Ambedkar cartoon row: Government needs to focus on capacity building of education institutes

Education system in India has always been marred by controversy. Recently a controversy over the cartoon depicting Dr BR Ambedkar and Jawaharlal Nehru in an NCERT textbook has drawn attention to politicians. They vociferously raised the cartoon issue in Parliament compelling the union government to set up a six-member committee under Thorat to look into the matter.

The committee’s report has brought disgrace to freedom of expression. Except a dissenting member, the majority of the panel suggested the removal of around 20 cartoons in the political science textbooks for classes IX to XII. The committee further suggested that if it was not possible to remove cartoons from the textbooks, change it.

The committee’s recommendation was based on logic that these cartoons could cause agony among politicians and hence academically inappropriate for country like India where people of different cultures and faiths live together. If we truly focus on diversity, no cartoon would ever pass litmus test due to its potential for causing distress among one group or another.

The whole point of political cartoons will be disrespectful, humorous and even bitter. Expressed in humour, they display as a sharp comment on the happenings of the day. The controversial textbooks are some of the best books published by NCERT for they encourage the students to question and, in the process, destroy the monopoly of any single interpretation of political history.

Besides, the guidelines for reviewing these cartoons remain abstract. An R K Laxman cartoon depicting a beggar presenting a bowl to a garlanded Indira Gandhi may be considered politically sensitive by some people, but could completely catch the mood of the times for others.

The matter goes far away from school curriculum and also echoes the approach of the government towards education in general. The quality of infrastructure from primary schools to universities in the country continues to be shoddy. Pratham’s Annual Status of Education Report 2011 showed a constant backsliding in basic reading and maths abilities of students across the country. On the other hand, no Indian university finds its place in the list of top 100 universities in the world.

Instead of improving education standards, the government involves in addressing insignificant issues such as cartoons in school textbooks or change the IIT admission process despite the latter’s impressive credentials.

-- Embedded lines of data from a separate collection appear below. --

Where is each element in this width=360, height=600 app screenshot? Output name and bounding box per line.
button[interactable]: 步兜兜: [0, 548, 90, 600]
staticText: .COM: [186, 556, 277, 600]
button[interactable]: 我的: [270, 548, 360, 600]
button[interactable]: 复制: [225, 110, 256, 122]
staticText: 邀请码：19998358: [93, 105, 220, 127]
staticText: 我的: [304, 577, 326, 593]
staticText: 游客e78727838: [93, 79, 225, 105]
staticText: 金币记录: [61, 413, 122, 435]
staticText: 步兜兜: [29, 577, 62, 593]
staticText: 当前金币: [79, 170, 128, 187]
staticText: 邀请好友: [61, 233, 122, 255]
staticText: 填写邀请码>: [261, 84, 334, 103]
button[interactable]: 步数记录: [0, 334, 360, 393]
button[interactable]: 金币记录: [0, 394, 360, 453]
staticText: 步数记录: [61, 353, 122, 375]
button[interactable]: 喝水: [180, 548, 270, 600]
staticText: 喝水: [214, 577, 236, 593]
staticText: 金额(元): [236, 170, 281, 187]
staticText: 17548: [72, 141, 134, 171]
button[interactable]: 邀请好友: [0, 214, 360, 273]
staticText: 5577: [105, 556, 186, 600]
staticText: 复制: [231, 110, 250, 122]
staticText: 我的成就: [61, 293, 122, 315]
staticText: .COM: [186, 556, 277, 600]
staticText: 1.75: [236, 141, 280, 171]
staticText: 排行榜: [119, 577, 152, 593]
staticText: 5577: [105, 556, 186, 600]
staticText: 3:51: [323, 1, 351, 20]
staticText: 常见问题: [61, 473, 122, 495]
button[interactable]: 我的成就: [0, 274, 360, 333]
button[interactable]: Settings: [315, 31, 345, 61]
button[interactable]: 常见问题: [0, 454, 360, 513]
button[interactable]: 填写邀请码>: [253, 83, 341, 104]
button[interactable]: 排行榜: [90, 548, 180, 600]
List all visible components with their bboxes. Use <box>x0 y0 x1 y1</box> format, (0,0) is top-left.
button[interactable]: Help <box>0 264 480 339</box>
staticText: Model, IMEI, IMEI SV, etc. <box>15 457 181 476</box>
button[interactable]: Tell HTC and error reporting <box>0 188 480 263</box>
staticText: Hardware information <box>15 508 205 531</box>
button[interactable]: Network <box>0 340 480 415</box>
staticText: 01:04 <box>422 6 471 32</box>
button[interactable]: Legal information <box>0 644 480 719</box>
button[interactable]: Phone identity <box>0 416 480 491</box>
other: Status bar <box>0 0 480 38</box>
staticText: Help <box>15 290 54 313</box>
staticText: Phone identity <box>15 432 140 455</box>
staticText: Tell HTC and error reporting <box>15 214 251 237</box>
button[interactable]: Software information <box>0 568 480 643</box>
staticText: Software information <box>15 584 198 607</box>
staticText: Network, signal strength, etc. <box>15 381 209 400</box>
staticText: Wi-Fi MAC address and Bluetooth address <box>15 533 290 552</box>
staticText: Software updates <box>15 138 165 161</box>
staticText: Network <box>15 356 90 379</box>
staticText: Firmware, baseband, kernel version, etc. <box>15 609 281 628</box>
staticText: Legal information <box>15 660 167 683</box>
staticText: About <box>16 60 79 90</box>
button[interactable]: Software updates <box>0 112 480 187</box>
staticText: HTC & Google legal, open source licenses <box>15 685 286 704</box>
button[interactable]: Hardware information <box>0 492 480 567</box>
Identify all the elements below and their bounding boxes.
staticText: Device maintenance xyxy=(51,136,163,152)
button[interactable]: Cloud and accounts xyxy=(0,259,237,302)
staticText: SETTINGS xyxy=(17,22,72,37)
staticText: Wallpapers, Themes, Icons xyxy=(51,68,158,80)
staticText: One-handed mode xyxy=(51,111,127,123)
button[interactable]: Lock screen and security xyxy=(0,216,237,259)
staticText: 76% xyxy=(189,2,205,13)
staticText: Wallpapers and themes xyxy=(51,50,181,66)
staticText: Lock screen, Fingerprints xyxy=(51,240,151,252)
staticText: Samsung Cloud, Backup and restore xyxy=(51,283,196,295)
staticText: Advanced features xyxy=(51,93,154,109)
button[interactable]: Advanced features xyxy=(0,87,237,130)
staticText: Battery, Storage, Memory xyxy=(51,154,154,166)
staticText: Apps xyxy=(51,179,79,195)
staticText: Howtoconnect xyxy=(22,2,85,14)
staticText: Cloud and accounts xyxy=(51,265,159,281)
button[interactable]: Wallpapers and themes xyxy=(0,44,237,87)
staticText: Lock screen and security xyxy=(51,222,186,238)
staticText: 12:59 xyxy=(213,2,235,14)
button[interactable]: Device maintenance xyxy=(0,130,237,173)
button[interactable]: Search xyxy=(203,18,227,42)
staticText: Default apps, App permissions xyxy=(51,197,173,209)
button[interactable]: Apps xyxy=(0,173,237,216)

India’s education system suffers from a serious capacity crisis. In a bid to reap its demographic dividend, the country requires a number of quality educational institutions. But this needs a massive shift in policy. Instead of implementing irrational rules on schools – as the Right to Education Act does – or implementing quotas in higher education, the need of the hour is to make the education sector fulfill market demands and construct the number of quality education institutes so that the country’s youth has access to quality education.